Tel est l’état des esprits dans la capitale et dans les provinces ; examinons maintenant quelles sont les forces que le sultan peu opposer à ces mécontentemens du peuple osmanli. Toutes les espérances de la réforme reposent sur l’armée nouvelle ; les milices dressées à la tactique européenne, représentent pour ainsi dire toute la révolution de Mahmoud, et ce sont elles qui doivent naturellement la défendre ; il ne m’appartient point de juger les progrès de la discipline ; si j’en crois les hommes du métier, les soldats ne manquent pas de zèle et d’obéissance ; mais l’armée n’a point d’officiers instruits ; on peut dire de la réforme militaire ce que nous avons dit de la civilisation ; personne ne sait ici ce que c’est ; il faut des lumières pour discipliner une armée comme pour réformer un peuple ; et tant qu’il n’y aura ni lumières ni instruction chez les Turcs, la société restera barbare, et l’armée sans discipline. Toute la science des nouveaux tacticiens consiste à imiter les Francs, mais ne faut-il pas connaître ce qu’on imite ? Comme la tactique européenne fait chaque jour de nouveaux progrès, n’est-il pas à craindre que les Osmanlis, même en nous imitant, ne restent toujours en arrière ? D’un autre côté, les armées, irrégulières sont toujours là ; on les a conservées dans la crainte sans doute de quelque mécontentement qui aurait amené de nouveaux embarras ; ainsi dans les armées comme partout ailleurs, la barbarie et la civilisation restent toujours en présence l’une de l’autre ; les progrès de la discipline dépendaient beaucoup du choix des instructeurs ; les Turcs ont choisi leurs instructeurs comme ils choisissent leurs médecins ; car on est persuadé en Turquie qu’il suffit de venir du pays des Francs pour savoir la médecine et la tactique ; on a pris tous ceux qui se sont présentés, et les plus habiles ont été le plus mal accueillis, parce que ce sont ceux-là qu’on comprenait le moins.

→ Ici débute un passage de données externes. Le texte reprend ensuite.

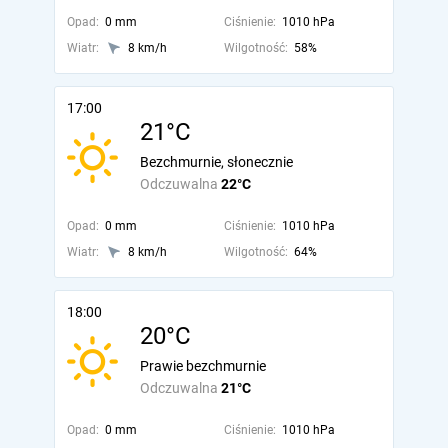
Opad:
0 mm
Ciśnienie:
1010 hPa
Wiatr:
8 km/h
Wilgotność:
58%
17:00
21°C
Bezchmurnie, słonecznie
Odczuwalna
22°C
Opad:
0 mm
Ciśnienie:
1010 hPa
Wiatr:
8 km/h
Wilgotność:
64%
18:00
20°C
Prawie bezchmurnie
Odczuwalna
21°C
Opad:
0 mm
Ciśnienie:
1010 hPa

Ce n’est pas assez d’ailleurs que la discipline ait fait quelques progrès ; il ne suffit pas de passer des revues et d’exercer des soldats devant une caserne ; il faudra que toutes ces milices soient soumises à une dernière épreuve, à celle du champ de bataille. Toute guerre étrangère étant impossible, la guerre civile peut seule offrir à Mahmoud l’occasion et les moyens d’achever sa réforme commencée. La révolte des Albanais est, dit-on, apaisée ; mais que de rebellions peuvent naître encore dans une époque de décadence qui encourage toutes les ambitions ! Si la nouvelle armée du sultan triomphe des ennemis ou des révoltés qu’elle aura devant elle, alors la réforme aura la sanction de la victoire, et le succès sera pour les Turcs comme une décision du ciel ; si les milices succombent, il faudra bien se résigner, et dire avec les mécontens fanatiques que Dieu veut la ruine de l’empire d’Osman.